INPUT RECORDS
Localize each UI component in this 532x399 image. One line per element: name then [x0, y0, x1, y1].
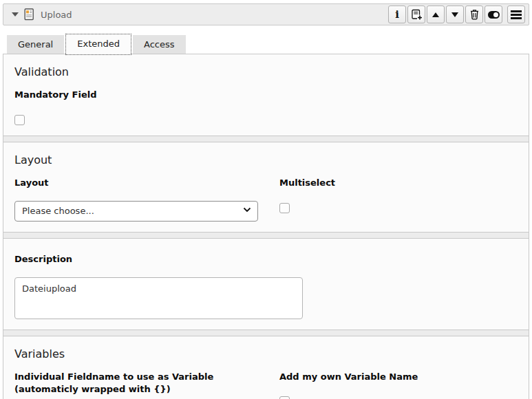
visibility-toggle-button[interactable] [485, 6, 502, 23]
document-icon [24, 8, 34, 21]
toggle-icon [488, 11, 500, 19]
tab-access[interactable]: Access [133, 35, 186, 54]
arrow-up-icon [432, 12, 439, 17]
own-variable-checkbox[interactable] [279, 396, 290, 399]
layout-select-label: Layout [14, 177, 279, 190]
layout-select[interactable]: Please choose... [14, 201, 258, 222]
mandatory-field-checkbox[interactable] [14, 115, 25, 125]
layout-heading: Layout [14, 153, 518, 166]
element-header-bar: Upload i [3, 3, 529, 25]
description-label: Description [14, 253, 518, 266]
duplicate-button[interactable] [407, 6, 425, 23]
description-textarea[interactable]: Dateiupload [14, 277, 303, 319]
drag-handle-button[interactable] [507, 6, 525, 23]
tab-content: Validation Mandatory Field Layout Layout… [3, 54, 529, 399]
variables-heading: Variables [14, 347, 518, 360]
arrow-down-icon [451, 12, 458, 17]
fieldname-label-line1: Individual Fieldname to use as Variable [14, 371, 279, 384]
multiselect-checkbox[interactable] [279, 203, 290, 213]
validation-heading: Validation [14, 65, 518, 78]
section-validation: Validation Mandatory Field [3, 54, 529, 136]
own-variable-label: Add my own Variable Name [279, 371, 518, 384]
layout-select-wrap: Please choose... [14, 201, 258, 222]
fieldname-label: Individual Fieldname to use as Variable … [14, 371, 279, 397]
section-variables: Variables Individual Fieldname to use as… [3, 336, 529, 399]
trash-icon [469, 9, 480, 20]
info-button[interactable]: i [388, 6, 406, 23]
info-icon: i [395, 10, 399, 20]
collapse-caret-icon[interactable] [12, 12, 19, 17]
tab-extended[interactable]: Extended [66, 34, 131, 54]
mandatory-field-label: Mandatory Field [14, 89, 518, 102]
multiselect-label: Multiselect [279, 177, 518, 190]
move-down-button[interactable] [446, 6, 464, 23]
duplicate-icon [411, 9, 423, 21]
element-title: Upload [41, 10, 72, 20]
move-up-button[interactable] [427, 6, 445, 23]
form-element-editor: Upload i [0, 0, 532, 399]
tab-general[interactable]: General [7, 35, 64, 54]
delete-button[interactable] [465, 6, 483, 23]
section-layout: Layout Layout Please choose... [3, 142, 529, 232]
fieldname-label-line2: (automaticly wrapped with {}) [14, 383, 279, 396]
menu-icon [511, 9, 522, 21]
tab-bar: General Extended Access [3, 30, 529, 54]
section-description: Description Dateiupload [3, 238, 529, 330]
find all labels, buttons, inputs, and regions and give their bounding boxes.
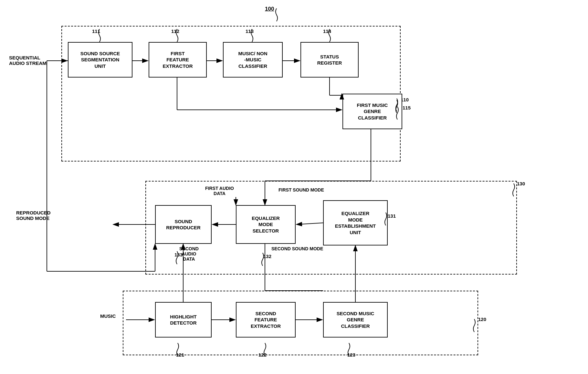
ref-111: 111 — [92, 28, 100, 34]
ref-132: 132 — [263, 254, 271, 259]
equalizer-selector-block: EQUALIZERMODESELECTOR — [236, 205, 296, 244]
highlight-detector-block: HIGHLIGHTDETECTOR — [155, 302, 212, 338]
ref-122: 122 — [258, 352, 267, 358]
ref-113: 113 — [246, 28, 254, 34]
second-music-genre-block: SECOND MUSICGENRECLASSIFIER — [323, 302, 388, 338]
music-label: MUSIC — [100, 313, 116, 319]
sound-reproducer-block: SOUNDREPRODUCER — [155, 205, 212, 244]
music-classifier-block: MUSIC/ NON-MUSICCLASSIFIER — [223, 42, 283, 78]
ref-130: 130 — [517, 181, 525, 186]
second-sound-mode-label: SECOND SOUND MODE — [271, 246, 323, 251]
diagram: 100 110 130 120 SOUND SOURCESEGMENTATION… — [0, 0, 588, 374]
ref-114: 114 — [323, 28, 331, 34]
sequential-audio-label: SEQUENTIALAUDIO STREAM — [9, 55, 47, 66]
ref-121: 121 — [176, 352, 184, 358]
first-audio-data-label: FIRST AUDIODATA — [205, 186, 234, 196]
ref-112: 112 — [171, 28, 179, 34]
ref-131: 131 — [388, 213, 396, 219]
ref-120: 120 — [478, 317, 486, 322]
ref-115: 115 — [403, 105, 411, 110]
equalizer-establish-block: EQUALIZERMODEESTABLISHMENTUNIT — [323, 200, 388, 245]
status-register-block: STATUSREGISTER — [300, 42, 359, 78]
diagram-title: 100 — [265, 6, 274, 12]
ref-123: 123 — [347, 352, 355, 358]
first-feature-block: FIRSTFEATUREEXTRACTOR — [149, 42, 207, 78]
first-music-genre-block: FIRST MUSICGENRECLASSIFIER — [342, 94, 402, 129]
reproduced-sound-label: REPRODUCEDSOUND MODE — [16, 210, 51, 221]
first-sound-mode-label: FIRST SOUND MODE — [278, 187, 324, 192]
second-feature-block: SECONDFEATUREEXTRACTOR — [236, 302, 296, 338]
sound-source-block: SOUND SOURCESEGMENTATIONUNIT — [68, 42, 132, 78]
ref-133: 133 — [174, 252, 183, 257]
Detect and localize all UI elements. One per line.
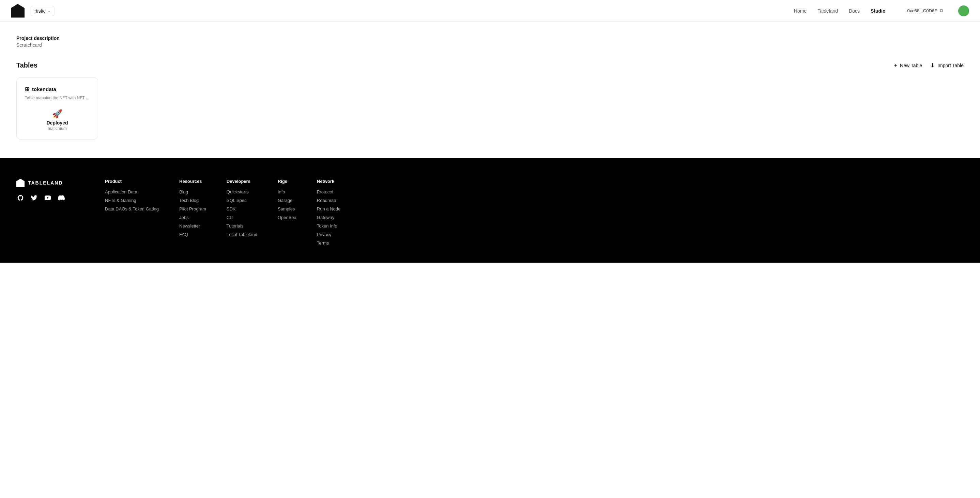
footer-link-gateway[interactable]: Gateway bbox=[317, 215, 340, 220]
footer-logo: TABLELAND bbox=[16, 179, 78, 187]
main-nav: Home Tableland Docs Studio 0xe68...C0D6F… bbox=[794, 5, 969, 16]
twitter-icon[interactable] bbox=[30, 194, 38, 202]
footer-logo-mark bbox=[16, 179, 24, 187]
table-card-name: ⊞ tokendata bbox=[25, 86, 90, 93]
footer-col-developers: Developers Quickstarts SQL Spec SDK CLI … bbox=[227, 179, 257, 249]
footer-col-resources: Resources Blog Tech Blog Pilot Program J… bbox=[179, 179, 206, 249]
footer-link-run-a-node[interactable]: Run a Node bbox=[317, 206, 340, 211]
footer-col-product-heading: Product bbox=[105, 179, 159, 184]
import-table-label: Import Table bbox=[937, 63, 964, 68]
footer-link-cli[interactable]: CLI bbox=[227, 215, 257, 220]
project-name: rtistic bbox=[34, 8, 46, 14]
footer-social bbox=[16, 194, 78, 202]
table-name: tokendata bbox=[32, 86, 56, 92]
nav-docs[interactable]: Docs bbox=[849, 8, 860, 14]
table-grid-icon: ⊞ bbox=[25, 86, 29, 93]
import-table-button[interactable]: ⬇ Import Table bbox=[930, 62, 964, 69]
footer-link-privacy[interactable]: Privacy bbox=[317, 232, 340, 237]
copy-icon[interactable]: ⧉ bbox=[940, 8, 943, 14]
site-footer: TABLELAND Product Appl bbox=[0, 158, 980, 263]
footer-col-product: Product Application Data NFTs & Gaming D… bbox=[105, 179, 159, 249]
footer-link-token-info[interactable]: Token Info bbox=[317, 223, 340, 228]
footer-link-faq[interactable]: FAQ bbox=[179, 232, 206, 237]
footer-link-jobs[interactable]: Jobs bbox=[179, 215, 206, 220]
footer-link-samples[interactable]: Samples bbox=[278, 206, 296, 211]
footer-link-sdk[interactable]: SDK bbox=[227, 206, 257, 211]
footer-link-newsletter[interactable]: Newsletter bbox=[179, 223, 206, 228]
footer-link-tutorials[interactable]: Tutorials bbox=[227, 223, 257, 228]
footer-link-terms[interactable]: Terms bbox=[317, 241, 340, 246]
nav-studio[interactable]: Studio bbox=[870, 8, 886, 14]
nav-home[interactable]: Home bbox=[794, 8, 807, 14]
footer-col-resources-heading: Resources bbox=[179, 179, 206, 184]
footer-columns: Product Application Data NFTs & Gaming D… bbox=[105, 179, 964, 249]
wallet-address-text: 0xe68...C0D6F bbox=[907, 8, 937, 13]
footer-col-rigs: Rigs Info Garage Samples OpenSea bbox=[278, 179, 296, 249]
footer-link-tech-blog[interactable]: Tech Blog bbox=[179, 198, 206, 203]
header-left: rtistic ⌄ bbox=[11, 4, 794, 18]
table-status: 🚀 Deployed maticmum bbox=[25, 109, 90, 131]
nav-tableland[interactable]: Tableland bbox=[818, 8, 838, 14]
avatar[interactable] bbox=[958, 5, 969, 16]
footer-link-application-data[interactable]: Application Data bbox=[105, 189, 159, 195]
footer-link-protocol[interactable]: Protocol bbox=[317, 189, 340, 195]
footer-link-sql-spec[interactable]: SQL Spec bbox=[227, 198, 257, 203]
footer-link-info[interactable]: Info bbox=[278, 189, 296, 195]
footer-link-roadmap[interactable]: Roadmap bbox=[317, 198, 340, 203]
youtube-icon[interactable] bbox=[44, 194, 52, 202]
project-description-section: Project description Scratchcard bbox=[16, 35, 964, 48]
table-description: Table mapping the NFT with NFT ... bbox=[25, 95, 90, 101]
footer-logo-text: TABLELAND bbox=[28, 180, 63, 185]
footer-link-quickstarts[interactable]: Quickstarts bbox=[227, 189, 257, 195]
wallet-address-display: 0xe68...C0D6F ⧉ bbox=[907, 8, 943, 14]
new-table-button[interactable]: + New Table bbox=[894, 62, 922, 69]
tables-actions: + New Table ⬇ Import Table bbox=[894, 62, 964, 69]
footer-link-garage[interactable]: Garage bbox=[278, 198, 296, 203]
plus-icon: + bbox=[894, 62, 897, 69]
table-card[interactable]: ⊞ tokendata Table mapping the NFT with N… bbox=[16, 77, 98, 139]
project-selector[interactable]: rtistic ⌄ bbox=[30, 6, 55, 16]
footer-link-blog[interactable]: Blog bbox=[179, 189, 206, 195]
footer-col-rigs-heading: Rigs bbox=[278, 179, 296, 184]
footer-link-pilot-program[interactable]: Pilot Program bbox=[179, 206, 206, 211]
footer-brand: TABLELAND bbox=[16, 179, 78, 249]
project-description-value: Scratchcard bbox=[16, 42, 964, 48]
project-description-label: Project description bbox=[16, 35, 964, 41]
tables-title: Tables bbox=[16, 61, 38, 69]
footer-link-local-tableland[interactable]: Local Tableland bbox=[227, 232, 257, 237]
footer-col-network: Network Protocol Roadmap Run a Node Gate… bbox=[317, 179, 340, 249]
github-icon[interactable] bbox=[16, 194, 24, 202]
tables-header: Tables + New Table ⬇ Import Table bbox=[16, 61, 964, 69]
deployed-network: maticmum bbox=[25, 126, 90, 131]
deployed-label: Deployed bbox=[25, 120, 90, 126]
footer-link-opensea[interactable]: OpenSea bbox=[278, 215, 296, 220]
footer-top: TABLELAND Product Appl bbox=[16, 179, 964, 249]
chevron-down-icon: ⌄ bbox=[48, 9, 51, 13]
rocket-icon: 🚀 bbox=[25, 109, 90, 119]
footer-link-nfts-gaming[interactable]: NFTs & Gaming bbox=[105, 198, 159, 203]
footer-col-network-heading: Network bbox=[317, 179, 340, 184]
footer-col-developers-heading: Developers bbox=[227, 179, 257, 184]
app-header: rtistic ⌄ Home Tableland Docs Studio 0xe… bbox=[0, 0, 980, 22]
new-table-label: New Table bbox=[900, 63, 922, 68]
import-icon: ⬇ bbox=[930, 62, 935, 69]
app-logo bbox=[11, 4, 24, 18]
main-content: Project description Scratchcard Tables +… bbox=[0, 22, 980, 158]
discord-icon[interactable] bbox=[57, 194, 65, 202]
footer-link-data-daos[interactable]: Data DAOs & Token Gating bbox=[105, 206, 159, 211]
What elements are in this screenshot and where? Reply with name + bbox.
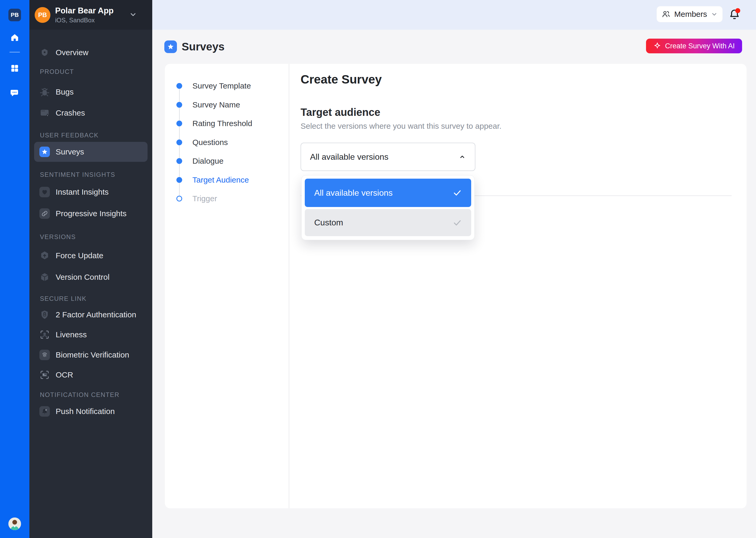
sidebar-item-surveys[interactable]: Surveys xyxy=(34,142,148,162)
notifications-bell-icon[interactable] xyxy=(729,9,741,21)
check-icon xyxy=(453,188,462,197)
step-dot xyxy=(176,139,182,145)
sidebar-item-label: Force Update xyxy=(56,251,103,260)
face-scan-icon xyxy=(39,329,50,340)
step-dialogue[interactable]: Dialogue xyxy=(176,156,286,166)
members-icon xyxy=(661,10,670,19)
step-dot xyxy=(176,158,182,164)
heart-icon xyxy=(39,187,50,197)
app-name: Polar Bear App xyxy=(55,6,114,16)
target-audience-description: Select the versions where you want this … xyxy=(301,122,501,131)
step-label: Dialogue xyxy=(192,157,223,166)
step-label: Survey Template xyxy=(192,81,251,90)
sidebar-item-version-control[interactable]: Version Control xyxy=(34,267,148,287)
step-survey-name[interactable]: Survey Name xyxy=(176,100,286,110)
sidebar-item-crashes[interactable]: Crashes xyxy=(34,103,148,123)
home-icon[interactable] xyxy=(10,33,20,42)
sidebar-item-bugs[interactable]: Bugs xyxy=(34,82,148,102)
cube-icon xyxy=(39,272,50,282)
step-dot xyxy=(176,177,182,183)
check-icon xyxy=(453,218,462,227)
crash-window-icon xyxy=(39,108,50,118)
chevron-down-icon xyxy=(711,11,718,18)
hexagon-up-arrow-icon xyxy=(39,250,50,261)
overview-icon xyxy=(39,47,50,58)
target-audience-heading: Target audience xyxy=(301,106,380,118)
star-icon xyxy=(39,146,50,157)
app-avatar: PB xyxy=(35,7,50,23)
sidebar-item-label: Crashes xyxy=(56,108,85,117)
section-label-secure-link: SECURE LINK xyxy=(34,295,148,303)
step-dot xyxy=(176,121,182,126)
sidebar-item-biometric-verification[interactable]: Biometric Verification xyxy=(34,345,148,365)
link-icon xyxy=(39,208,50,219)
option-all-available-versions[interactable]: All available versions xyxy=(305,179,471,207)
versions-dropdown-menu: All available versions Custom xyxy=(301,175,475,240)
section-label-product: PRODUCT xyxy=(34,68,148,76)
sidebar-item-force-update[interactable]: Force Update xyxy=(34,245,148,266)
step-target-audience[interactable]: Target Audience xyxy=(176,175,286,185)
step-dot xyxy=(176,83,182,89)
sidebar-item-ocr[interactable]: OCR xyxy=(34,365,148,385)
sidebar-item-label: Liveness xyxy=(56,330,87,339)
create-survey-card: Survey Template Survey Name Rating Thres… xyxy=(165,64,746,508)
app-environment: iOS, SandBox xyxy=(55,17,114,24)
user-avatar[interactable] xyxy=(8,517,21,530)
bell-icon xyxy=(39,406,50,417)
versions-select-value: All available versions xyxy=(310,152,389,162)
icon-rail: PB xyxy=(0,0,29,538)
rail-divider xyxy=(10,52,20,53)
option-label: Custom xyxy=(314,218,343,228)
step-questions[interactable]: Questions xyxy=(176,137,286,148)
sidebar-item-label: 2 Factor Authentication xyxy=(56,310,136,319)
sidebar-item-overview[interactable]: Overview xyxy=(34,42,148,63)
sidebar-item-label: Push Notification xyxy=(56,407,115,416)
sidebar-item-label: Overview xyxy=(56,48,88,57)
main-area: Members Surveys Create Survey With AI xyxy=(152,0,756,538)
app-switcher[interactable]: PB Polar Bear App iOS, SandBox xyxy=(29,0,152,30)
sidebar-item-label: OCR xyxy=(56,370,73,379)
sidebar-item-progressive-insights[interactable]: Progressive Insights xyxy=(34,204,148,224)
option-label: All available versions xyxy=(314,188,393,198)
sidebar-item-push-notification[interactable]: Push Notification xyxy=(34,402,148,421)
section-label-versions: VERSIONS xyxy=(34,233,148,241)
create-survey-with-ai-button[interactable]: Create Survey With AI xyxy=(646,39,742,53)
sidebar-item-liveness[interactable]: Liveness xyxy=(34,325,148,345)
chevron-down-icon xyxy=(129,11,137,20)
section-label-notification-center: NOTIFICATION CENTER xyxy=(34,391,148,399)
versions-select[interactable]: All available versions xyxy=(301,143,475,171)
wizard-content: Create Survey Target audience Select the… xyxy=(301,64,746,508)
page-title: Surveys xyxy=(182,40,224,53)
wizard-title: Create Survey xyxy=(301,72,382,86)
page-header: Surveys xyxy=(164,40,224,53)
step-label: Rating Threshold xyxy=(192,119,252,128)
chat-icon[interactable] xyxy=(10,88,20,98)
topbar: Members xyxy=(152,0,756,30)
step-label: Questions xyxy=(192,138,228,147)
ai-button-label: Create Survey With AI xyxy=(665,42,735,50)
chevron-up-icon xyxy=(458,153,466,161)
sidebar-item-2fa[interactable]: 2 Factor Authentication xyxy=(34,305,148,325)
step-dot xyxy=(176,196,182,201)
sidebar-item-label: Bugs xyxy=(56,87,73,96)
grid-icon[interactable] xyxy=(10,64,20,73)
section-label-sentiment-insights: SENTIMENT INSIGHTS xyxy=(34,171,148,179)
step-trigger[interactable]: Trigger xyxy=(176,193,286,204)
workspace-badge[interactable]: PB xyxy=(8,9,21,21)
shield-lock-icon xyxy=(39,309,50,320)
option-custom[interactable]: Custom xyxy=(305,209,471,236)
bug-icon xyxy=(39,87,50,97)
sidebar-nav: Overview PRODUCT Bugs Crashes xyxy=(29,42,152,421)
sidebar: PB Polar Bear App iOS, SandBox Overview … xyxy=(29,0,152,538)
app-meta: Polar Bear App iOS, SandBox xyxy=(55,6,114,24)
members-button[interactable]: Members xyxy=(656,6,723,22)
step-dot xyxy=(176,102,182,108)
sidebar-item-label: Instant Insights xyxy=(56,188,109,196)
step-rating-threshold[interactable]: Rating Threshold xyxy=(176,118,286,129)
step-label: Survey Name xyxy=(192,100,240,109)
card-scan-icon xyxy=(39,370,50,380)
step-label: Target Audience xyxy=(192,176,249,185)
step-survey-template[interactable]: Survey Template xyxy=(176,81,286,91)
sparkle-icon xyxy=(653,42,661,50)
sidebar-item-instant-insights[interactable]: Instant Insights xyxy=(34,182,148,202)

WORK INSTRUCTIONS
Filter this listing and copy only the lines holding the word "Instant".

REPLY TO THE EXERCISE
sidebar-item-label: Instant Insights xyxy=(56,188,109,196)
sidebar-item-instant-insights[interactable]: Instant Insights xyxy=(34,182,148,202)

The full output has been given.